[Saved entries]
-------------------------
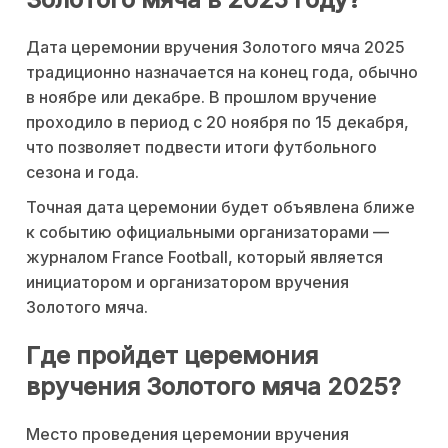
Дата церемонии вручения Золотого мяча 2025
традиционно назначается на конец года, обычно
в ноябре или декабре. В прошлом вручение
проходило в период с 20 ноября по 15 декабря,
что позволяет подвести итоги футбольного
сезона и года.
Точная дата церемонии будет объявлена ближе
к событию официальными организаторами —
журналом France Football, который является
инициатором и организатором вручения
Золотого мяча.
Где пройдет церемония
вручения Золотого мяча 2025?
Место проведения церемонии вручения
-------------------------
> [TASK PROMPT]
Select every line in the records above that contains the word "Золотого".

> [WRITTEN SOLUTION]
Дата церемонии вручения Золотого мяча 2025
Золотого мяча.
вручения Золотого мяча 2025?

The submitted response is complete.